Apesar de a proposta ter sido rejeitada, a Cia. Hering divulgou a intenção da rival de fazer a fusão e abriu espaço para especulações sobre se a varejista de moda básica – até então em baixa na Bolsa – estaria aberta a novas propostas, inclusive de outras empresas do setor.

Os ativos HGTX3 chegaram a saltar 31,87% na máxima do dia na sessão desta quinta-feira (15). Enquanto os papéis da Arezzo chegaram a registrar ganhos de até 10,52% pela manhã, com os investidores e analistas avaliando os prós e contras da operação para as duas varejistas. E apesar de suavizarem um pouco a alta pela tarde, ambas fecharam com valorizações fortíssimas, a Hering com avanço de 28,13%, aos R$ 21,91 e a Arezzo com alta de 8,35% aos $ 80,95, +8,35%.

Se, por um lado, a Arezzo, até pouco tempo atrás focada em calçados femininos, está expandindo sua atuação e buscando novas oportunidades no setor de moda e têxtil, por outro, a Cia. Hering, que apresentava resultados fracos antes mesmo da pandemia e estava em baixa na Bolsa, lembrou aos investidores a força que tem a sua marca.

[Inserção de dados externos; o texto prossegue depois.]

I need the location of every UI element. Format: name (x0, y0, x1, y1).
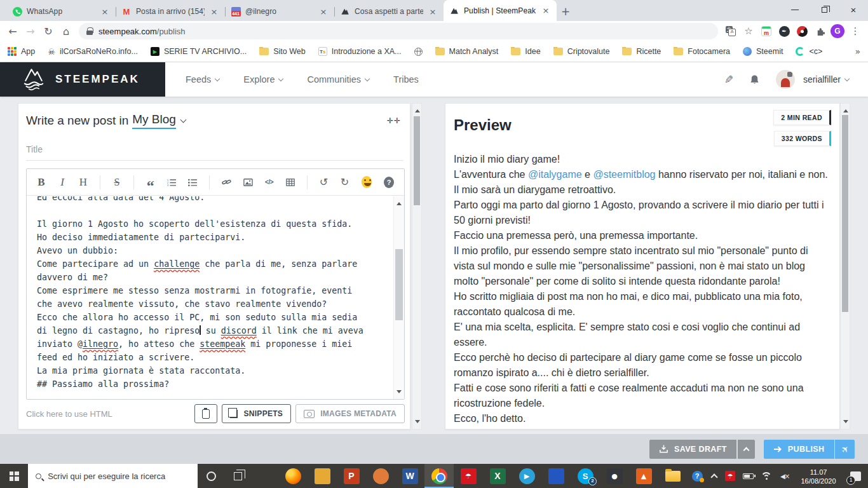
extension-pen-icon[interactable]: ✒ (775, 22, 793, 40)
browser-tab[interactable]: MPosta in arrivo (154) - gaetano× (116, 2, 225, 21)
html-mode-link[interactable]: Click here to use HTML (26, 409, 112, 419)
bookmark-item[interactable]: Steemit (743, 47, 783, 56)
bookmark-item[interactable]: Match Analyst (435, 47, 499, 56)
get-help-icon[interactable]: ? (688, 464, 707, 488)
firefox-taskbar-button[interactable] (278, 464, 308, 488)
home-button[interactable]: ⌂ (57, 22, 75, 40)
scroll-up-icon[interactable] (843, 107, 848, 112)
file-explorer-taskbar-button[interactable] (658, 464, 688, 488)
scrollbar-thumb[interactable] (842, 115, 848, 312)
secure-lock-icon[interactable] (86, 27, 93, 35)
app-dark-taskbar-button[interactable]: ● (600, 464, 629, 488)
images-metadata-button[interactable]: IMAGES METADATA (295, 404, 405, 423)
publish-rocket-button[interactable]: ✈ (835, 440, 855, 459)
link-button[interactable] (222, 177, 231, 187)
notification-center-button[interactable]: 1 (843, 464, 868, 488)
scrollbar-thumb[interactable] (395, 249, 403, 320)
bookmark-item[interactable]: ☠ilCorSaRoNeRo.info... (48, 47, 138, 57)
snippets-button[interactable]: SNIPPETS (222, 404, 291, 423)
scrollbar-thumb[interactable] (414, 116, 420, 205)
excel-taskbar-button[interactable]: X (483, 464, 512, 488)
quote-button[interactable]: “ (146, 182, 155, 189)
browser-tab[interactable]: WhatsApp× (6, 2, 116, 21)
forward-button[interactable]: → (22, 22, 39, 40)
bookmark-item[interactable]: Idee (511, 47, 540, 56)
app-yellow-taskbar-button[interactable] (308, 464, 337, 488)
username[interactable]: serialfiller (803, 74, 841, 85)
telegram-taskbar-button[interactable]: ▶ (512, 464, 541, 488)
user-menu-chevron-icon[interactable] (844, 76, 850, 81)
app-blue-taskbar-button[interactable] (541, 464, 571, 488)
chrome-taskbar-button[interactable] (424, 464, 454, 488)
scroll-down-icon[interactable] (397, 390, 402, 396)
browser-tab[interactable]: 441@ilnegro× (225, 2, 334, 21)
nav-item-feeds[interactable]: Feeds (186, 74, 219, 85)
help-button[interactable]: ? (384, 177, 394, 188)
nav-item-tribes[interactable]: Tribes (393, 74, 419, 85)
blog-selector[interactable]: My Blog (132, 112, 176, 129)
powerpoint-taskbar-button[interactable]: P (337, 464, 366, 488)
volume-muted-icon[interactable]: ◀× (775, 464, 794, 488)
bookmark-item[interactable]: Criptovalute (553, 47, 610, 56)
taskbar-clock[interactable]: 11.0716/08/2020 (794, 464, 843, 488)
extensions-puzzle-icon[interactable] (811, 22, 829, 40)
bookmark-item[interactable]: Ricette (622, 47, 661, 56)
scroll-down-icon[interactable] (415, 420, 420, 426)
taskbar-search[interactable]: Scrivi qui per eseguire la ricerca (28, 464, 198, 488)
word-taskbar-button[interactable]: W (395, 464, 424, 488)
code-button[interactable]: </> (265, 179, 274, 186)
publish-button[interactable]: PUBLISH (764, 440, 834, 459)
skype-taskbar-button[interactable]: S2 (571, 464, 600, 488)
minimize-button[interactable]: ― (780, 0, 810, 19)
scroll-down-icon[interactable] (843, 420, 848, 426)
profile-avatar[interactable]: G (829, 22, 846, 40)
bookmark-item[interactable]: ▶SERIE TV ARCHIVIO... (151, 47, 247, 56)
editor-scrollbar[interactable] (393, 196, 404, 399)
tab-close-icon[interactable]: × (209, 7, 219, 17)
bookmark-star-icon[interactable]: ☆ (740, 22, 757, 40)
tab-close-icon[interactable]: × (100, 7, 110, 17)
close-button[interactable]: × (839, 0, 868, 19)
user-avatar[interactable] (776, 70, 795, 89)
extension-m-icon[interactable] (757, 22, 775, 40)
start-button[interactable] (0, 464, 28, 488)
scroll-up-icon[interactable] (415, 107, 420, 112)
bookmark-item[interactable]: <c> (796, 47, 822, 56)
compose-pencil-icon[interactable]: ✎ (724, 73, 733, 86)
address-bar[interactable]: steempeak.com/publish (79, 23, 718, 39)
save-options-button[interactable] (738, 440, 755, 459)
wifi-icon[interactable] (757, 464, 775, 488)
tab-close-icon[interactable]: × (428, 7, 438, 17)
bookmark-item[interactable] (414, 48, 423, 56)
tab-close-icon[interactable]: × (318, 7, 329, 17)
nav-item-explore[interactable]: Explore (243, 74, 283, 85)
expand-panel-icon[interactable]: ✛✛ (387, 116, 401, 125)
emoji-button[interactable] (362, 176, 372, 188)
tray-overflow-chevron-icon[interactable] (707, 464, 722, 488)
restore-button[interactable] (810, 0, 839, 19)
reload-button[interactable]: ↻ (39, 22, 57, 40)
title-input[interactable]: Title (26, 140, 403, 161)
unordered-list-button[interactable] (188, 178, 197, 187)
bookmarks-overflow-icon[interactable]: » (855, 46, 860, 57)
new-tab-button[interactable]: + (557, 3, 574, 20)
heading-button[interactable]: H (79, 176, 88, 189)
cortana-button[interactable] (198, 464, 224, 488)
bookmark-item[interactable]: Fotocamera (674, 47, 730, 56)
avira-tray-icon[interactable]: ☂ (722, 464, 738, 488)
back-button[interactable]: ← (4, 22, 22, 40)
bookmark-item[interactable]: Sito Web (259, 47, 306, 56)
tab-close-icon[interactable]: × (541, 6, 551, 15)
browser-tab[interactable]: Publish | SteemPeak× (444, 0, 557, 21)
steempeak-logo[interactable]: STEEMPEAK (0, 62, 165, 97)
left-page-scrollbar[interactable] (412, 103, 422, 430)
nav-item-communities[interactable]: Communities (307, 74, 369, 85)
redo-button[interactable]: ↻ (340, 176, 349, 188)
battery-icon[interactable] (738, 464, 757, 488)
bookmark-item[interactable]: TsIntroduzione a XA... (318, 47, 402, 56)
paste-clipboard-button[interactable] (194, 404, 217, 423)
bookmark-item[interactable]: App (8, 47, 35, 56)
table-button[interactable] (286, 178, 295, 187)
task-view-button[interactable] (225, 464, 252, 488)
scroll-up-icon[interactable] (397, 200, 402, 205)
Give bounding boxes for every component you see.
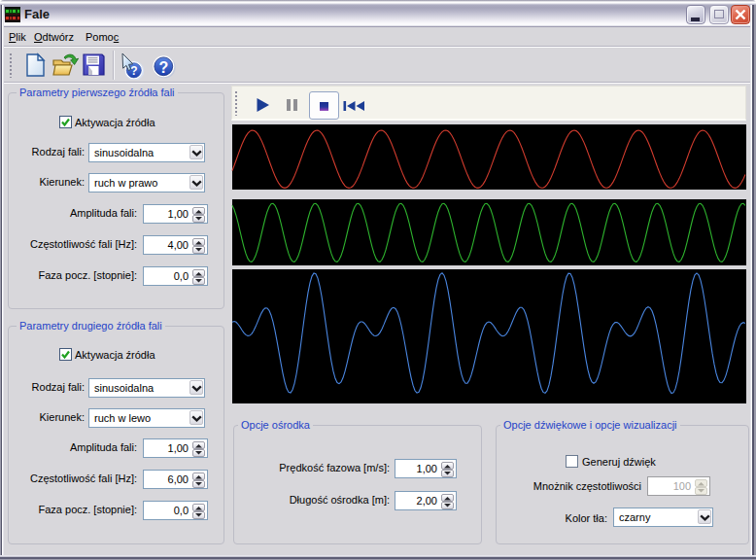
svg-text:?: ?	[130, 64, 137, 78]
svg-text:?: ?	[158, 59, 168, 76]
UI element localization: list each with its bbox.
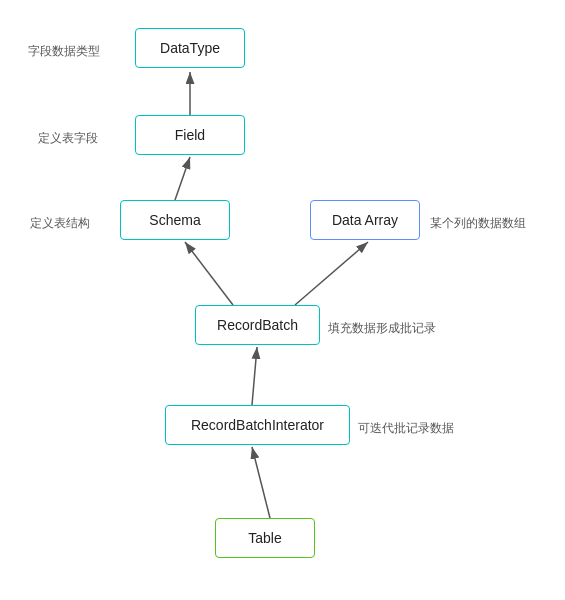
datatype-label: DataType — [160, 40, 220, 56]
recordbatchinterator-label: RecordBatchInterator — [191, 417, 324, 433]
recordbatch-label: RecordBatch — [217, 317, 298, 333]
schema-label: Schema — [149, 212, 200, 228]
table-label: Table — [248, 530, 281, 546]
schema-node: Schema — [120, 200, 230, 240]
diagram: DataType Field Schema Data Array RecordB… — [0, 0, 565, 600]
annotation-recordbatchinterator: 可迭代批记录数据 — [358, 420, 454, 437]
annotation-recordbatch: 填充数据形成批记录 — [328, 320, 436, 337]
svg-line-3 — [185, 242, 233, 305]
svg-line-2 — [175, 157, 190, 200]
recordbatchinterator-node: RecordBatchInterator — [165, 405, 350, 445]
svg-line-5 — [252, 347, 257, 405]
svg-line-6 — [252, 447, 270, 518]
svg-line-4 — [295, 242, 368, 305]
dataarray-node: Data Array — [310, 200, 420, 240]
annotation-field: 定义表字段 — [38, 130, 98, 147]
dataarray-label: Data Array — [332, 212, 398, 228]
annotation-schema: 定义表结构 — [30, 215, 90, 232]
datatype-node: DataType — [135, 28, 245, 68]
field-node: Field — [135, 115, 245, 155]
table-node: Table — [215, 518, 315, 558]
annotation-datatype: 字段数据类型 — [28, 43, 100, 60]
annotation-dataarray: 某个列的数据数组 — [430, 215, 526, 232]
field-label: Field — [175, 127, 205, 143]
recordbatch-node: RecordBatch — [195, 305, 320, 345]
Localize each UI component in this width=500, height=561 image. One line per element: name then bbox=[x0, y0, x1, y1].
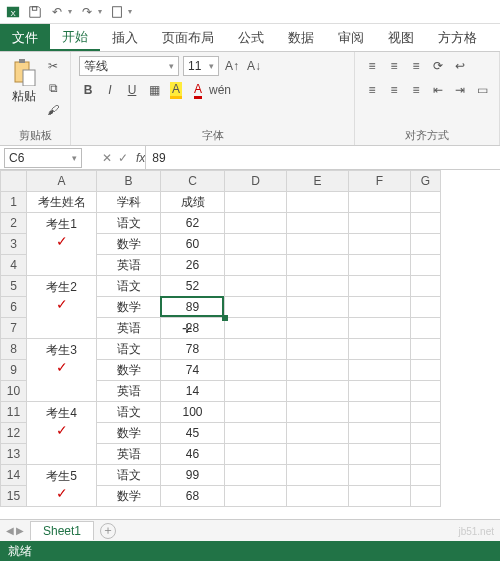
spreadsheet-grid[interactable]: A B C D E F G 1考生姓名学科成绩 2考生1✓语文62 3数学60 … bbox=[0, 170, 500, 507]
cell[interactable] bbox=[349, 444, 411, 465]
cell[interactable] bbox=[411, 192, 441, 213]
cell[interactable] bbox=[411, 339, 441, 360]
cell[interactable] bbox=[225, 318, 287, 339]
undo-icon[interactable]: ↶ bbox=[50, 5, 64, 19]
cell[interactable] bbox=[225, 465, 287, 486]
fill-handle[interactable] bbox=[222, 315, 228, 321]
cell[interactable]: 数学 bbox=[97, 297, 161, 318]
cut-icon[interactable]: ✂ bbox=[44, 56, 62, 76]
name-box[interactable]: C6▾ bbox=[4, 148, 82, 168]
cell-merged[interactable]: 考生1✓ bbox=[27, 213, 97, 276]
cell[interactable]: 78 bbox=[161, 339, 225, 360]
cell[interactable] bbox=[225, 486, 287, 507]
col-header-D[interactable]: D bbox=[225, 171, 287, 192]
merge-button[interactable]: ▭ bbox=[473, 80, 491, 100]
tab-review[interactable]: 审阅 bbox=[326, 24, 376, 51]
cell[interactable] bbox=[411, 234, 441, 255]
cell-merged[interactable]: 考生3✓ bbox=[27, 339, 97, 402]
cell[interactable] bbox=[225, 276, 287, 297]
cell-merged[interactable]: 考生2✓ bbox=[27, 276, 97, 339]
row-header[interactable]: 9 bbox=[1, 360, 27, 381]
cell[interactable]: 数学 bbox=[97, 234, 161, 255]
cell[interactable] bbox=[225, 234, 287, 255]
cell[interactable]: 99 bbox=[161, 465, 225, 486]
cell[interactable] bbox=[349, 276, 411, 297]
cell[interactable]: 成绩 bbox=[161, 192, 225, 213]
tab-home[interactable]: 开始 bbox=[50, 24, 100, 51]
sheet-nav-next-icon[interactable]: ▶ bbox=[16, 525, 24, 536]
cell[interactable] bbox=[287, 402, 349, 423]
cell[interactable] bbox=[349, 360, 411, 381]
col-header-C[interactable]: C bbox=[161, 171, 225, 192]
cell[interactable] bbox=[411, 255, 441, 276]
row-header[interactable]: 4 bbox=[1, 255, 27, 276]
cell[interactable]: 英语 bbox=[97, 318, 161, 339]
row-header[interactable]: 7 bbox=[1, 318, 27, 339]
phonetic-button[interactable]: wén bbox=[211, 80, 229, 100]
cell[interactable] bbox=[287, 192, 349, 213]
redo-icon[interactable]: ↷ bbox=[80, 5, 94, 19]
cell[interactable]: 52 bbox=[161, 276, 225, 297]
tab-file[interactable]: 文件 bbox=[0, 24, 50, 51]
save-icon[interactable] bbox=[28, 5, 42, 19]
cell[interactable]: 14 bbox=[161, 381, 225, 402]
cell[interactable] bbox=[287, 486, 349, 507]
tab-insert[interactable]: 插入 bbox=[100, 24, 150, 51]
cell[interactable] bbox=[349, 255, 411, 276]
row-header[interactable]: 14 bbox=[1, 465, 27, 486]
cell[interactable] bbox=[287, 465, 349, 486]
font-color-button[interactable]: A bbox=[189, 80, 207, 100]
row-header[interactable]: 2 bbox=[1, 213, 27, 234]
cell[interactable] bbox=[287, 360, 349, 381]
font-size-combo[interactable]: 11▾ bbox=[183, 56, 219, 76]
cell[interactable]: 英语 bbox=[97, 255, 161, 276]
col-header-B[interactable]: B bbox=[97, 171, 161, 192]
row-header[interactable]: 6 bbox=[1, 297, 27, 318]
cell[interactable] bbox=[287, 381, 349, 402]
tab-view[interactable]: 视图 bbox=[376, 24, 426, 51]
cell[interactable]: 46 bbox=[161, 444, 225, 465]
cell[interactable] bbox=[287, 423, 349, 444]
row-header[interactable]: 1 bbox=[1, 192, 27, 213]
cell[interactable] bbox=[287, 276, 349, 297]
tab-formulas[interactable]: 公式 bbox=[226, 24, 276, 51]
cell[interactable] bbox=[349, 465, 411, 486]
increase-indent-icon[interactable]: ⇥ bbox=[451, 80, 469, 100]
cell-merged[interactable]: 考生5✓ bbox=[27, 465, 97, 507]
border-button[interactable]: ▦ bbox=[145, 80, 163, 100]
add-sheet-button[interactable]: ＋ bbox=[100, 523, 116, 539]
cell[interactable] bbox=[225, 339, 287, 360]
cell[interactable] bbox=[349, 381, 411, 402]
increase-font-icon[interactable]: A↑ bbox=[223, 56, 241, 76]
cell[interactable] bbox=[287, 339, 349, 360]
cell[interactable]: 语文 bbox=[97, 465, 161, 486]
wrap-text-icon[interactable]: ↩ bbox=[451, 56, 469, 76]
cell[interactable]: 语文 bbox=[97, 276, 161, 297]
orientation-icon[interactable]: ⟳ bbox=[429, 56, 447, 76]
cell[interactable] bbox=[349, 402, 411, 423]
row-header[interactable]: 10 bbox=[1, 381, 27, 402]
cell[interactable]: 62 bbox=[161, 213, 225, 234]
paste-button[interactable]: 粘贴 bbox=[8, 56, 40, 107]
cell[interactable] bbox=[287, 234, 349, 255]
cell[interactable]: 数学 bbox=[97, 360, 161, 381]
cell[interactable] bbox=[411, 444, 441, 465]
cell[interactable] bbox=[225, 213, 287, 234]
cell[interactable]: 考生姓名 bbox=[27, 192, 97, 213]
cell[interactable] bbox=[411, 360, 441, 381]
redo-dropdown[interactable]: ▾ bbox=[98, 7, 102, 16]
touch-mode-icon[interactable] bbox=[110, 5, 124, 19]
row-header[interactable]: 8 bbox=[1, 339, 27, 360]
align-right-icon[interactable]: ≡ bbox=[407, 80, 425, 100]
cell[interactable] bbox=[349, 423, 411, 444]
undo-dropdown[interactable]: ▾ bbox=[68, 7, 72, 16]
row-header[interactable]: 13 bbox=[1, 444, 27, 465]
cell[interactable] bbox=[225, 423, 287, 444]
cell[interactable] bbox=[287, 255, 349, 276]
cell[interactable]: 语文 bbox=[97, 213, 161, 234]
cell[interactable]: 数学 bbox=[97, 423, 161, 444]
cell[interactable] bbox=[225, 444, 287, 465]
cell[interactable]: 60 bbox=[161, 234, 225, 255]
align-top-icon[interactable]: ≡ bbox=[363, 56, 381, 76]
cell[interactable] bbox=[349, 339, 411, 360]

A avaliação dos analistas, como Victor Saragiotto e Pedro Pinto, do Credit Suisse, era de que o momento da transação não poderia ser melhor para a Arezzo, uma vez que os ativos ARZZ3 estão nas máximas históricas, enquanto as ações HGTX3 ainda estavam, até o fechamento da véspera, cerca de 30% abaixo dos níveis pré-pandemia, proporcionando uma relação de troca bastante atrativa para os acionistas da Arezzo.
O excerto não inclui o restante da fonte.